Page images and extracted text

+++

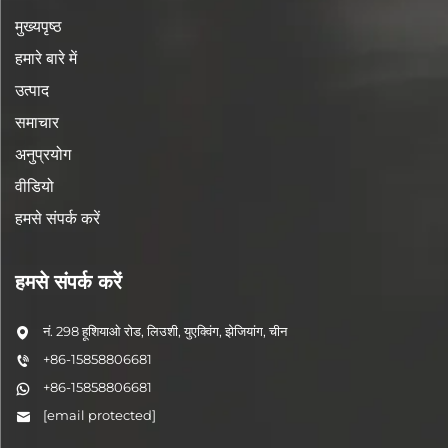
मुख्यपृष्ठ
हमारे बारे में
उत्पाद
समाचार
अनुप्रयोग
वीडियो
हमसे संपर्क करें
हमसे संपर्क करें
नं. 298 हूशियाओ रोड, लिउशी, युएक्विंग, झेजियांग, चीन
+86-15858806681
+86-15858806681
[email protected]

+++

TASK DESCRIPTION: Reproduce every record above exactly as given, excluding pictures from the result.

TASK OUTPUT:
मुख्यपृष्ठ
हमारे बारे में
उत्पाद
समाचार
अनुप्रयोग
वीडियो
हमसे संपर्क करें
हमसे संपर्क करें
नं. 298 हूशियाओ रोड, लिउशी, युएक्विंग, झेजियांग, चीन
+86-15858806681
+86-15858806681
[email protected]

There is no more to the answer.